For the next 400 years, the Ukrainian lands partook of all the cultural and political developments of Europe while the Principality of Muscovy – later to become a grand principality and then Tsardom – was cut off for 200 years and then only reluctantly opened up. During this period the East Slavs developed into three distinct groups, with different political cultures, traditions and customs. In the mid-seventeenth century, Russian diplomats needed translators to understand the language spoken by Ukrainian Cossacks.
After the fall of the Mongol Empire in the fifteenth century, the rulers of Muscovy set themselves the task of reconquering the lands of the old Kyivan Rus. They justified interventions in the domestic affairs of neighbouring countries with the pretext that they were protecting Orthodox believers.
The grand dukes of Lithuania who were also kings of Poland were the main rivals of the tsars in Moscow for the heritage of the Kyivan Rus, but they were at a disadvantage compared to the tsars. They were Catholic, while the people living in the territories which make up today’s Ukraine and Belarus were Orthodox – like the rulers of Muscovy.
During the seventeenth and eighteenth centuries the Russian tsars and their allies managed to destroy the Polish–Lithuanian Commonwealth and annex about 90% of the territory of today’s Ukraine. The Tsardom of Muscovy became the Russian Empire and in 1914 most of Ukraine was part of this. The remaining 10% of the territory around Lviv and Chernivtsy were part of the Austrian-Hungarian Empire.

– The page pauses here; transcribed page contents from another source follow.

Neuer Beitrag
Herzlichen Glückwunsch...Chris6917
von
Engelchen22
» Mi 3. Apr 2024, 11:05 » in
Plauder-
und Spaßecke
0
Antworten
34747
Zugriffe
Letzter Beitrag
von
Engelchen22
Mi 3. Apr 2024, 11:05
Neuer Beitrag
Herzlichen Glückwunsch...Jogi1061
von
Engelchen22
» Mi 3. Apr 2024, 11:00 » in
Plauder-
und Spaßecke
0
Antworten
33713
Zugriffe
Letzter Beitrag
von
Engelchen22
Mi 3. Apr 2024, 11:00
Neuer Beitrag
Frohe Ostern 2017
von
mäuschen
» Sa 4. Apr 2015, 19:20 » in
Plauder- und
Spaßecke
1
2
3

Ukraine: an ‘invented nation’?
There is a long tradition among the Russian political elite of opposing the very idea of the existence of a Ukrainian nation. Putin’s imperial predecessors believed that Great Russians, Ukrainians and Belarusians were three branches of the Russian people – in other words, that they are all essentially Russians. In the nineteenth century, Russian imperial authorities referred to Ukrainians as Little Russians and their language – called the Little Russian dialect – was considered a corrupted form of Russian. The imperial authorities fought the Ukrainian national movement and suppressed Ukrainian publications.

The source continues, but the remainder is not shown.